Java memory model - volatile and x86
The X86 provides TSO. So, on a hardware level, the following barriers you get for free [LoadLoad][LoadStore][StoreStore]. The only one missing is the [StoreLoad].
A load has acquire semantics
r1=X
[LoadLoad]
[LoadStore]
A store has release semantics
[LoadStore]
[StoreStore]
Y=r2
If you would do a store followed by a load you end up with this:
[LoadStore]
[StoreStore]
Y=r2
r1=X
[LoadLoad]
[LoadStore]
The issue is that the load and store can still be reordered and hence it isn't sequential consistent; and this is mandatory for the Java Memory model. They only way to prevent this is with a [StoreLoad].
[LoadStore]
[StoreStore]
Y=r2
[StoreLoad]
r1=X
[LoadLoad]
[LoadStore]
And the most logical place would be to add it to the write since normally reads are more frequent than writes. So the write would become:
[LoadStore]
[StoreStore]
Y=r2
[StoreLoad]
Because the X86 provides TSO, the following fences can be no-ops:
[LoadLoad][LoadStore][StoreStore]
So the only one relevant is the [StoreLoad] and this can be accomplished by an MFENCE
or a lock addl %(RSP),0
The LFENCE and the SFENCE are not relevant for this situation. The LFENCE and SFENCE are for weakly ordered loads and stores (e.g. those of SSE).

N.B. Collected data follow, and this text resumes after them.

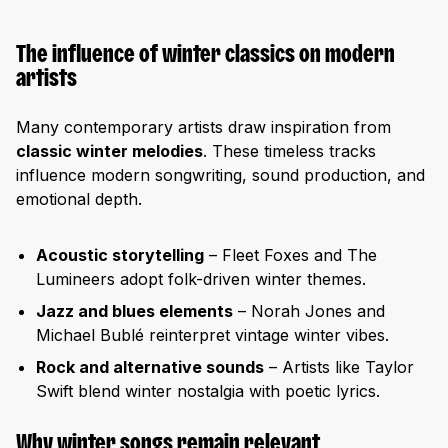
The influence of winter classics on modern
artists
Many contemporary artists draw inspiration from
classic winter melodies
. These timeless tracks
influence modern songwriting, sound production, and
emotional depth.
Acoustic storytelling
– Fleet Foxes and The
Lumineers adopt folk-driven winter themes.
Jazz and blues elements
– Norah Jones and
Michael Bublé reinterpret vintage winter vibes.
Rock and alternative sounds
– Artists like Taylor
Swift blend winter nostalgia with poetic lyrics.
Why winter songs remain relevant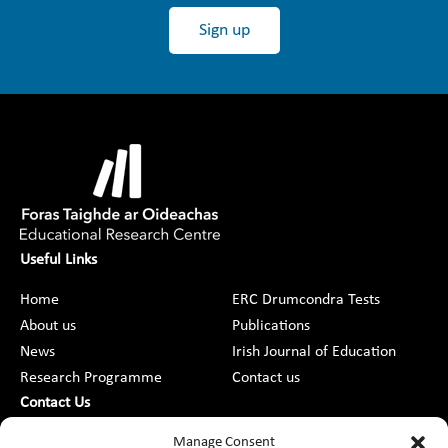
Sign up
Useful Links
Home
ERC Drumcondra Tests
About us
Publications
News
Irish Journal of Education
Research Programme
Contact us
Contact Us
DCU St Patrick’s College Campus,
Manage Consent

What the [StoreLoad] does on the X86 is to stop executing loads, till the store buffer has been drained. This will make sure that the load is globally visible (so read from memory/cache) AFTER the store has become globally visible (has left the store buffer and entered the L1d).
On x86, the buffers are pinned to the cache line. If the cache line is lost, the value in the buffer isn't used. So there's no need to fence or drain the buffers; the value they contain must be current because another core can't modify the data without first invalidating the cache line.